Herd immunity is when sufficiently high % of population are immune, so that an infected individual pass the infection to <1, thus an outbreak peters out on its own.
The most basic equation is 1-1/R0, where R0 is the # infected by the infected.

For Covid-19, R0 estimate is 2~3, although it varies by density, demographics, social structure, etc.

For US, assuming R0=2, you need 1-1/2=0.5, i.e. 50% of population has to be immune.
If you assume IFR=1.0%, that's ~1.65 million dead. Even if you assume IFR=0.5%, ~825 thousand dead.

The unknown is over what time period.

If immunity lasts 1 yr, the #s above are "per year".
If 10 yrs, 1/10th (165k, 83k), if near permanent (100 yrs), 1/100th (17k, 8k) per yr.
This is the main reason most knowledgeable people think the discussion of herd immunity is rather premature & reckless.

Are we willing to let 1.5~2mil/yr die? Or even 1/10th of that?

Just note that we have no herd immunity for many inf. diseases.
This is the most simplistic version. It could be worse (overshoot, etc.) or better in many ways, but we still don't know much yet. Many nuances I didn't cover.

Along w/ the discussion of herd immunity, I hear a lot of "protect the vulnerable" talk, as if that's easy.
Where was it successful? Swedes failed. So did most everyone. The only places where nursing homes, etc. weren't hit hard were those w/ low level of infection in the first place (e.g.
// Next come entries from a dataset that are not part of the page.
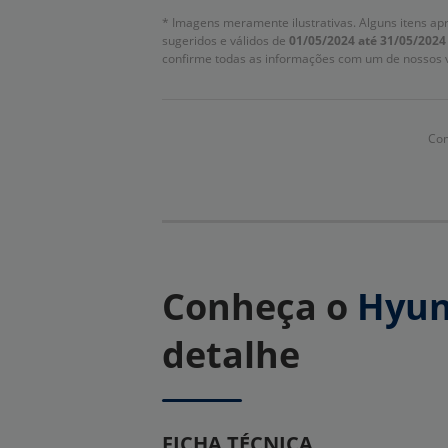
* Imagens meramente ilustrativas. Alguns itens ap
sugeridos e válidos de
01/05/2024 até 31/05/2024
confirme todas as informações com um de nossos 
Com
Conheça o
Hyun
detalhe
FICHA TÉCNICA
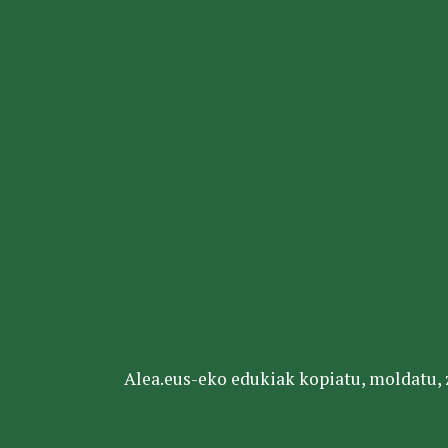
Alea.eus-eko edukiak kopiatu, moldatu, za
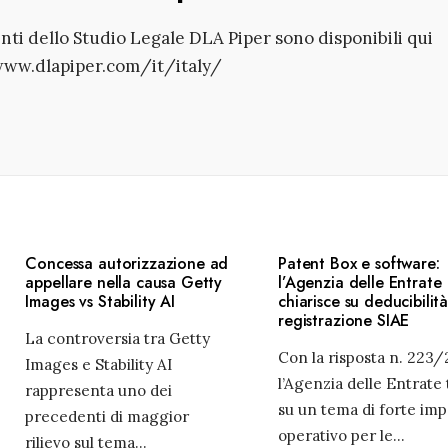
enti dello Studio Legale DLA Piper sono disponibili qui
www.dlapiper.com/it/italy/
Concessa autorizzazione ad
Patent Box e software:
appellare nella causa Getty
l’Agenzia delle Entrate
Images vs Stability AI
chiarisce su deducibilit
registrazione SIAE
La controversia tra Getty
Con la risposta n. 223/
Images e Stability AI
l’Agenzia delle Entrate
rappresenta uno dei
su un tema di forte imp
precedenti di maggior
operativo per le
...
rilievo sul tema
...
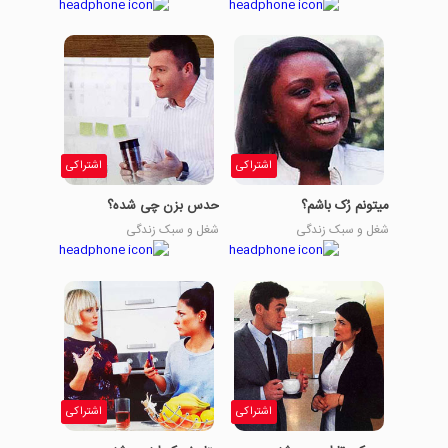
اشتراکی
اشتراکی
میتونم رُک باشم؟
حدس بزن چی شده؟
شغل و سبک زندگی
شغل و سبک زندگی
اشتراکی
اشتراکی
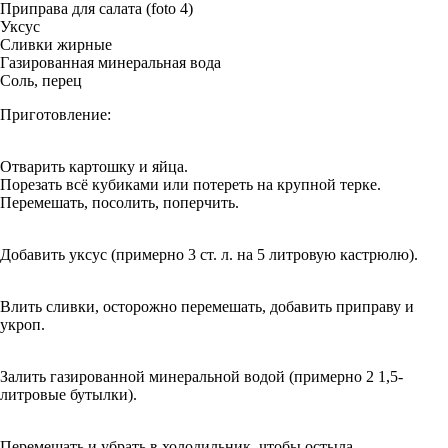
Приправа для салата (foto 4)
Уксус
Сливки жирные
Газированная минеральная вода
Соль, перец
Приготовление:
Отварить картошку и яйца.
Порезать всё кубиками или потереть на крупной терке.
Перемешать, посолить, поперчить.
Добавить уксус (примерно 3 ст. л. на 5 литровую кастрюлю).
Влить сливки, осторожно перемешать, добавить приправу и
укроп.
Залить газированной минеральной водой (примерно 2 1,5-
литровые бутылки).
Перемешать и убрать в холодильник, чтобы остыла.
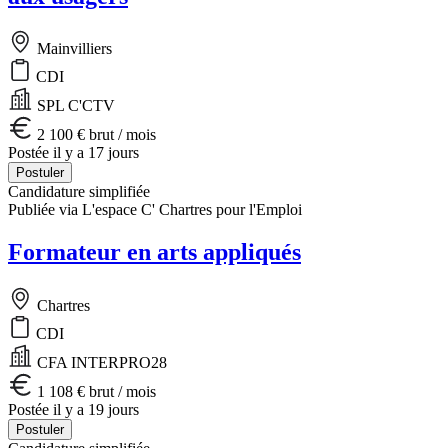
Mainvilliers
CDI
SPL C'CTV
2 100 € brut / mois
Postée il y a 17 jours
Postuler
Candidature simplifiée
Publiée via L'espace C' Chartres pour l'Emploi
Formateur en arts appliqués
Chartres
CDI
CFA INTERPRO28
1 108 € brut / mois
Postée il y a 19 jours
Postuler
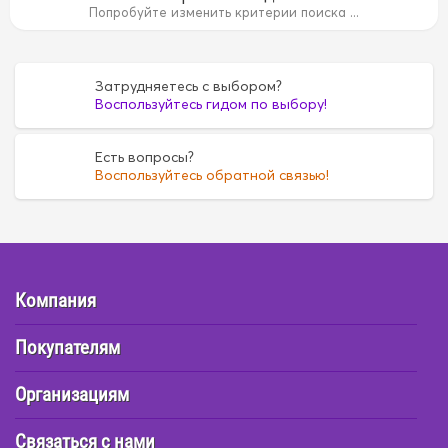
B
14B
15B
15B
1AZ
1AZ
1FZ
1FZ
1G
1G
1G5A
1
Попробуйте изменить критерии поиска ...
35
4D55
4D55
4D56
4D56
4DR7
4DR7
4E
4E
6
FE6
FE6
G16A
G16A
H07C
H07C
H07D
H07D
Затрудняетесь с выбором?
Воспользуйтесь гидом по выбору!
Есть вопросы?
Воспользуйтесь обратной связью!
Компания
Покупателям
Организациям
Связаться с нами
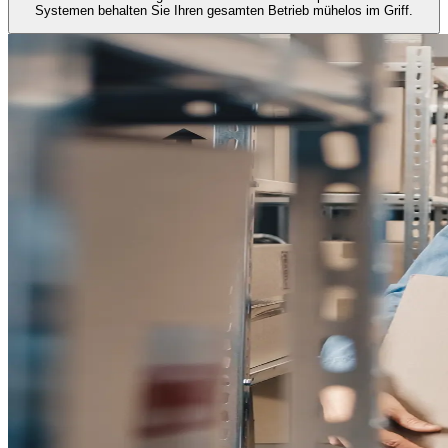
Systemen behalten Sie Ihren gesamten Betrieb mühelos im Griff.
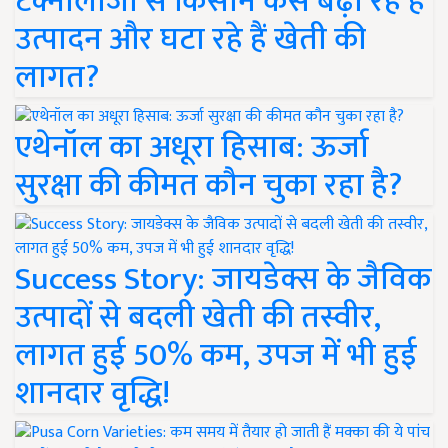
टेक्नोलॉजी से किसान कैसे बढ़ा रहे हैं
उत्पादन और घटा रहे हैं खेती की
लागत?
एथेनॉल का अधूरा हिसाब: ऊर्जा
सुरक्षा की कीमत कौन चुका रहा है?
Success Story: जायडेक्स के जैविक
उत्पादों से बदली खेती की तस्वीर,
लागत हुई 50% कम, उपज में भी हुई
शानदार वृद्धि!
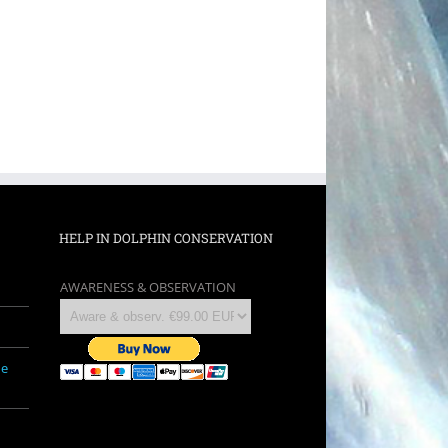
HELP IN DOLPHIN CONSERVATION
AWARENESS & OBSERVATION
ne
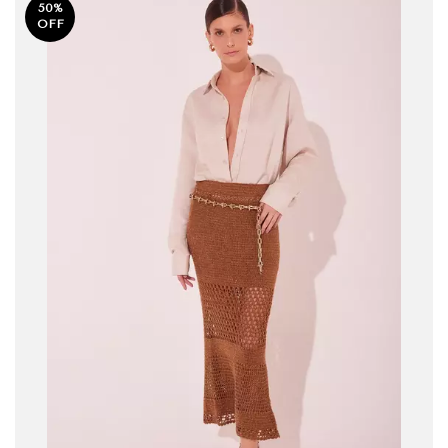
50
%
OFF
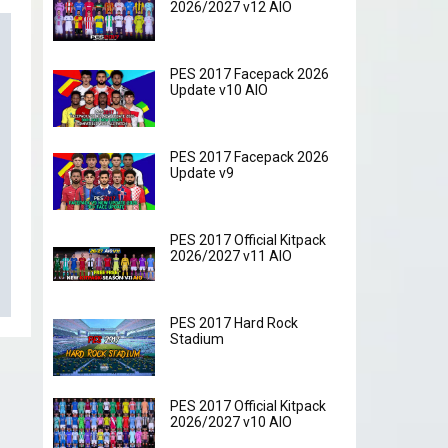
2026/2027 v12 AIO
PES 2017 Facepack 2026
Update v10 AIO
PES 2017 Facepack 2026
Update v9
PES 2017 Official Kitpack
2026/2027 v11 AIO
PES 2017 Hard Rock
Stadium
PES 2017 Official Kitpack
2026/2027 v10 AIO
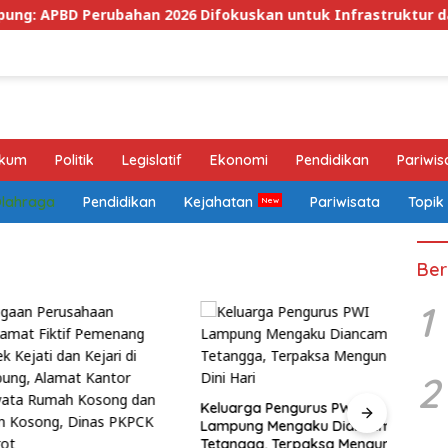
ubahan 2026 Difokuskan untuk Infrastruktur dan Hilirisasi P
kum
Politik
Legislatif
Ekonomi
Pendidikan
Pariwis
Olahraga
Pendidikan
Kejahatan
Pariwisata
Topik
Ber
1
2
Keluarga Pengurus PWI
Lamp
Lampung Mengaku Diancam
Guber
Tetangga, Terpaksa Mengungsi
Pema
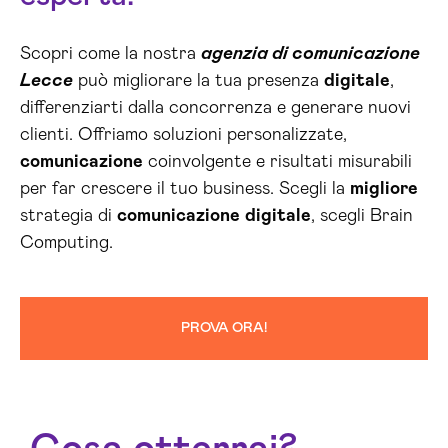
Scopri come la nostra
agenzia di comunicazione
Lecce
può migliorare la tua presenza
digitale
,
differenziarti dalla concorrenza e generare nuovi
clienti. Offriamo soluzioni personalizzate,
comunicazione
coinvolgente e risultati misurabili
per far crescere il tuo business. Scegli la
migliore
strategia di
comunicazione
digitale
, scegli Brain
Computing.
PROVA ORA!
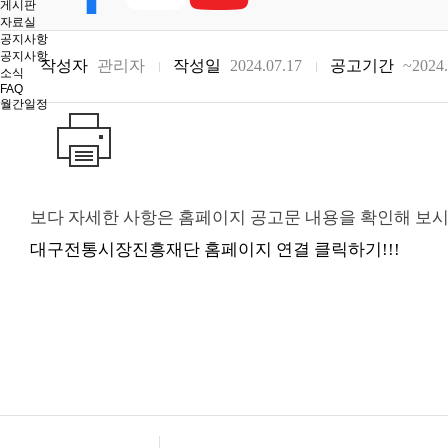
게시판
자료실
공지사항
공지사항
작성자
관리자
작성일
2024.07.17
공고기간
~2024.
소식
FAQ
월간일정
보다 자세한 사항은 홈페이지 공고문 내용을 확인해 보시
대구전통시장진흥재단 홈페이지 연결 클릭하기!!!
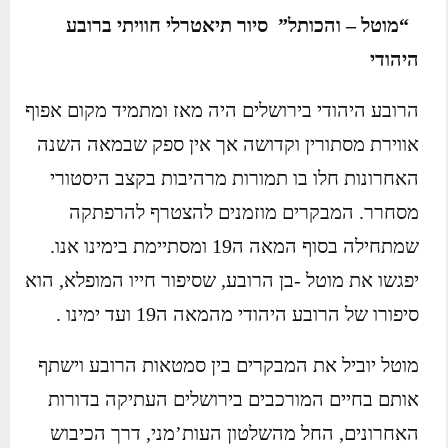
“מוטל – והכותל” סיור תיאטרלי חוויתי ברובע
היהודי
הרובע היהודי בירושלים היה מאז ומתמיד מקום אפוף
אווירת מסתורין וקדושה אך אין ספק שבמאה השנה
האחרונות חלו בו תמורות מרהיבות בקצב היסטורי
מסחרר. המבקרים מוזמנים להצטרף להרפתקה
שמתחילה בסוף המאה ה19 ומסתיימת בימינו אנו.
יפגשו את מוטל -בן הרובע, שסיפור חייו המופלא, הוא
סיפורו של הרובע היהודי מהמאה ה19 ועד ימינו .
מוטל יוביל את המבקרים בין סמטאות הרובע וישתף
אותם בחיים המורכבים בירושלים העתיקה בדורות
האחרונים, החל מהשלטון העות’מני, דרך הכיבוש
Taiwan, S.Korea).

Nursing homes, etc. already do a lot. Expecting much more is unrealistic, IMO.
Look at the death tolls in these fairly young countries. Sure, better HC in the US, but not by much.

Does anyone think we can "isolate" enough seniors to only expose the demographics younger than these countries? I don't.
In fact, herd immunity strategy may be a realistic option in countries w/ limited HC resources & very young demographics. But many developing countries have successfully suppressed it, so that clearly isn't the only option.
Having said that, the situation is different in developed countries like US. We just have too many seniors.

Show me a successful strategy to protect the seniors (other than lowering overall infection levels), or stop considering it a realistic option.
Then what?

Many countries have (or getting close to) suppressed it well enough for something resembling "normal" w/o herd immunity or vaccine.

No need to eradicate (only smallpox in our history). We already live w/ many inf. diseases by suppressing them just enough.
Covid-19 may well become endemic in the next few decades. But, as one epidemiologist I follow said, the goal is to get there as painlessly as possible.

We're starting to see some promising treatments. Vaccine may become available in a year or two.
We're getting better at dealing w/ this everyday. Just "letting it rip til herd immunity" will be quite painful & may even be futile. We have no herd immunity for many endemic diseases, yet we manage.

Just my 2 cents on this "herd immunity" talk.